3. Crespo, M. et al. Multi-omic analysis of gametogenesis reveals a novel signature at the promoters and distal enhancers of active genes. Nucleic Acids Res. 48, 4115–4138 (2020).
4. Blanco, M. et al. DOT1L regulates chromatin reorganization and gene expression during sperm differentiation. EMBO Rep. 24, e56316 (2023).
5. Carrageta, D. F. et al. Signatures of metabolic diseases on spermatogenesis and testicular metabolism. Nat. Rev. Urol. 21, 477–494 (2024).
6. Soumillon, M. et al. Cellular Source and Mechanisms of High Transcriptome Complexity in the Mammalian Testis. Cell Rep. 3, 2179–2190 (2013).
7. Manessier, J. et al.
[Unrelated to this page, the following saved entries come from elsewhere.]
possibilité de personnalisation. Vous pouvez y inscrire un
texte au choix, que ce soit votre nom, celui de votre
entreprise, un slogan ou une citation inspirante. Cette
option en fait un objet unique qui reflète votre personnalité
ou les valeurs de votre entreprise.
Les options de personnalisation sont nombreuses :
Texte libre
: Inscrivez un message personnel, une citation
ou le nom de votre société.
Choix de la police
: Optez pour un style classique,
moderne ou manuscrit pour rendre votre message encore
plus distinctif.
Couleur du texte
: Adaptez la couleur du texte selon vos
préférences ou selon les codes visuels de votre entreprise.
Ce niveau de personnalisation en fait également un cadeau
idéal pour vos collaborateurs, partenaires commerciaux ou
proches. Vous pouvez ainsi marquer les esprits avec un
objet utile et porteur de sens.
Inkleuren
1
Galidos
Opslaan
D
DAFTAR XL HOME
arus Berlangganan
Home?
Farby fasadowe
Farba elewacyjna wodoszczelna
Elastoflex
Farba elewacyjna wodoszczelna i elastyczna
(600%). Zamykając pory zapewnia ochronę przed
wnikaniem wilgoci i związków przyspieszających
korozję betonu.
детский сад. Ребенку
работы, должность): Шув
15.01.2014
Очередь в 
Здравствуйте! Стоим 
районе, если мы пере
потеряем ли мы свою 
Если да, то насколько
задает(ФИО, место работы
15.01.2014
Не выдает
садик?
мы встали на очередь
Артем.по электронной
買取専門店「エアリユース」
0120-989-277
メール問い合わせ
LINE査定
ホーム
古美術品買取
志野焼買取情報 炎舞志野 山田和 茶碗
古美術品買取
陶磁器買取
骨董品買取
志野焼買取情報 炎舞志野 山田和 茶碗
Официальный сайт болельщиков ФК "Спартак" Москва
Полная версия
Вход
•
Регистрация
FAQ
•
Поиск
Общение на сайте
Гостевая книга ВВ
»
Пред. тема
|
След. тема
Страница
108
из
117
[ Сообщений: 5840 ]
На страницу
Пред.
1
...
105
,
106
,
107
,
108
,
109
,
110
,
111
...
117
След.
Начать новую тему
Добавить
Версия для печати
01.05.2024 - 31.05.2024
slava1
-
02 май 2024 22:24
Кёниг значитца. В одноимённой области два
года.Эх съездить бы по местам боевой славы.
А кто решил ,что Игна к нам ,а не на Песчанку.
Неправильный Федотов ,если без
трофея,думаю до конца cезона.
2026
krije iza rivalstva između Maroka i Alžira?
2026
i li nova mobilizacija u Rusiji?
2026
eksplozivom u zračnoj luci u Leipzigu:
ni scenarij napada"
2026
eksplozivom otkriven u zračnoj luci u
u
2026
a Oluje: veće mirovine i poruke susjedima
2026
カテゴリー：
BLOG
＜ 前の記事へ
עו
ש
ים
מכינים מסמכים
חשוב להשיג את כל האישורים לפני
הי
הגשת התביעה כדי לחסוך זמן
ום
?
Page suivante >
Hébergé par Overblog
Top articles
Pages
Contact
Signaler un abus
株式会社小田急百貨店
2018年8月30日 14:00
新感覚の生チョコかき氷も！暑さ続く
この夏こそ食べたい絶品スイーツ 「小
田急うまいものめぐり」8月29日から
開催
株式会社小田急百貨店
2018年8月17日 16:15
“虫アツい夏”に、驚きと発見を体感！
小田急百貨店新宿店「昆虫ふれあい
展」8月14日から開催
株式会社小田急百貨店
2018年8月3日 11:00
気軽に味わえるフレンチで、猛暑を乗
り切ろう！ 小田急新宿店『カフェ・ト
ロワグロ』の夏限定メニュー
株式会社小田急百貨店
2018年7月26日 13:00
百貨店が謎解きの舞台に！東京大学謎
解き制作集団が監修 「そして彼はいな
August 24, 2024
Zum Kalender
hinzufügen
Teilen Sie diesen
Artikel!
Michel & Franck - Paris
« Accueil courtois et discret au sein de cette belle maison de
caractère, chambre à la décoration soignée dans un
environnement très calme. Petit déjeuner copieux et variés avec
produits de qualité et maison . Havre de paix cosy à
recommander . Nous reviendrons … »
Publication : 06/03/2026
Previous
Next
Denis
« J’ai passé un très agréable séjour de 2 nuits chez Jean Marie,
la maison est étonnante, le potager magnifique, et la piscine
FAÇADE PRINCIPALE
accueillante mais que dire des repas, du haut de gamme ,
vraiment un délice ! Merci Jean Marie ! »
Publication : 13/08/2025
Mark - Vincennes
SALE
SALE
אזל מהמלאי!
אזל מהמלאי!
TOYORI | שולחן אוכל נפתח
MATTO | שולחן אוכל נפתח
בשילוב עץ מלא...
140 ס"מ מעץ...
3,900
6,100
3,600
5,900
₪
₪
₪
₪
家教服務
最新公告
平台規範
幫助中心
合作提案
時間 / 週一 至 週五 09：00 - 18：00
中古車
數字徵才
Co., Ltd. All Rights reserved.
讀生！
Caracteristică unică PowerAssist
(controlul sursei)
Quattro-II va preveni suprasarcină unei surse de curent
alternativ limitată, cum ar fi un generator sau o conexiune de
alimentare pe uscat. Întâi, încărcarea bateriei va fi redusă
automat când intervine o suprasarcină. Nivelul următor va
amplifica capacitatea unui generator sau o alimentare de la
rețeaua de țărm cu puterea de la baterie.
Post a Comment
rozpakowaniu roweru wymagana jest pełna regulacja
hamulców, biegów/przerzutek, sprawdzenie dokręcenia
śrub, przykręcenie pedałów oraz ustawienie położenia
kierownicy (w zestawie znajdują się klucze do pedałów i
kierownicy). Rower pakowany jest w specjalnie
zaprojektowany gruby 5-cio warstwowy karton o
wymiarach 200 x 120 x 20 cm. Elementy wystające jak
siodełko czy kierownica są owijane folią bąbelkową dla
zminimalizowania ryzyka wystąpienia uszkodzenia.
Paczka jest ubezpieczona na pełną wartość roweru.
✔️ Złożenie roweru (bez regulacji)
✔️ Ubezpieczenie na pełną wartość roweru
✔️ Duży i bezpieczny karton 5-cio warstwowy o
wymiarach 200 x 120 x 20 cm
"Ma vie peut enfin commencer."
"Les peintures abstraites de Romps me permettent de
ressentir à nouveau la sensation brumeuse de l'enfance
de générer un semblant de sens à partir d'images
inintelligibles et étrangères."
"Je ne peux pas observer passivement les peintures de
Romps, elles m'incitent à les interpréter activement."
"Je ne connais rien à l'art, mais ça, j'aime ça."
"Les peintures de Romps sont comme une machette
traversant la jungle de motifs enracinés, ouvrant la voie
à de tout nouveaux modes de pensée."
Both L-lactyl and D-lactyl enantiomers modify histones in mouse testis. 2025.10.09.681385 Preprint at https://doi.org/10.1101/2025.10.09.681385 (2025).
8. Ernst, J. & Kellis, M. Chromatin-state discovery and genome annotation with ChromHMM. Nat. Protoc. 12, 2478–2492 (2017).
9. Ernst, J. & Kellis, M. ChromHMM: automating chromatin-state discovery and characterization. Nat. Methods 9, 215–216 (2012).